Line Search Methods

Line search methods generate the iterates by setting $$x_{k+1} = x_k + \alpha_k d_k \,$$ where $$d_k$$ is a search direction and $$\alpha_k > 0$$ is chosen so that $$f({x+1}) < f(x_k).$$

Most line search versions of the basic Newton method generate the direction $$d_k$$ by modifying the Hessian matrix $$\nabla^2f(x_k)$$ to ensure that the quadratic model $$q_k$$ of the function has a unique minimizer. The modified Cholesky decomposition approach adds positive quantities to the diagonal of $$\nabla^2f(x_k)$$ during the Cholesky factorization. As a result, a diagonal matrix, $$E_k$$, with nonnegative diagonal entries is generated such that $$\nabla^2f(x_k) + E_k$$ is positive definite. Given this decomposition, the search direction $$d_k$$ is obtained by solving $$(\nabla^2f(x_k) + E_k)d_k = -\nabla f(x_k)$$

After $$d_k$$ is found, a line search procedure is used to choose an $$\alpha_k > 0$$ that approximately minimizes $$f$$ along the ray $${x_k + \alpha d_k : \alpha > 0}$$. The following Newton codes use line-search methods: GAUSS, NAG Fortran Library, NAG C Library, and OPTIMA.
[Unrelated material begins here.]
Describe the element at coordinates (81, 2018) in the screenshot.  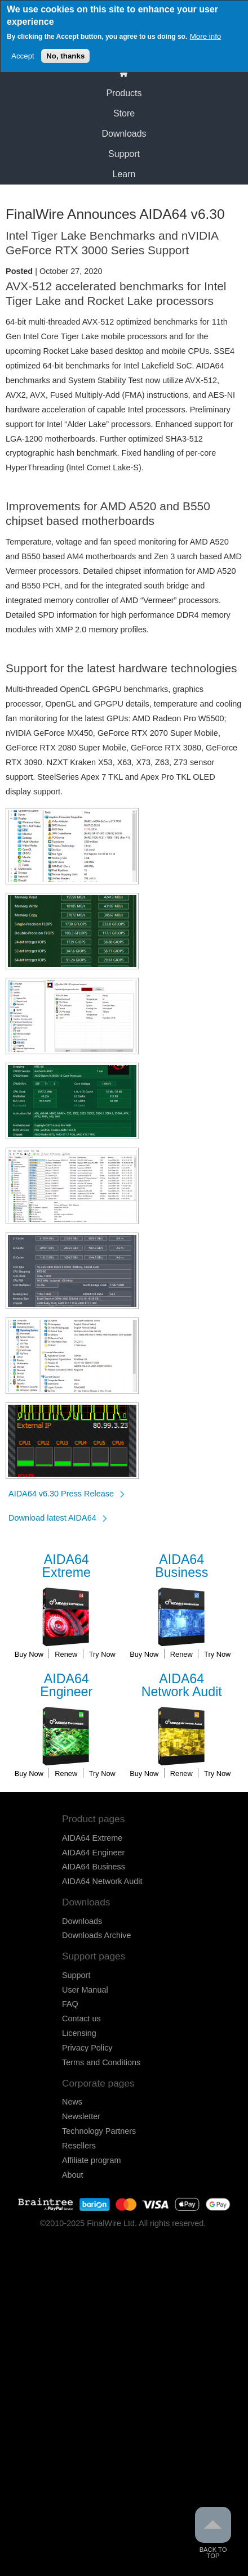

The algorithms used in these codes for determining $$\alpha_k$$ rely on quadratic or cubic interpolation of the univariate function $$\phi_\alpha = f(x_k + \alpha d_k)$$ in their search for a suitable $$\alpha_k$$. An elegant and practical criterion for a suitable $$\alpha_k$$ is to require $$\alpha_k$$ to satisfy the sufficient decrease condition:
$$f(x_k + \alpha d_k) \leq f(x_k) + \mu \alpha_k \nabla f(x_k)^T d_k$$ and the curvature condition:
$$| \nabla f(x_k + \alpha d_k)^T d_k| \leq \eta | \nabla f(x_k)^T d_k|$$

where $$\mu$$ and $$\eta$$ are two constants with $$0 < \mu < \eta < 1$$. The sufficient decrease condition guarantees, in particular, that $$f(x_{k+1}) < f(x_k)$$ while the curvature condition requires that $$\alpha_k$$ be not too far from a minimizer of $$\phi$$. Requiring an accurate minimizer is generally wasteful of function and gradient evaluations, so codes typically use $$\mu=0.001$$ and $$\eta=0.9$$ in these conditions.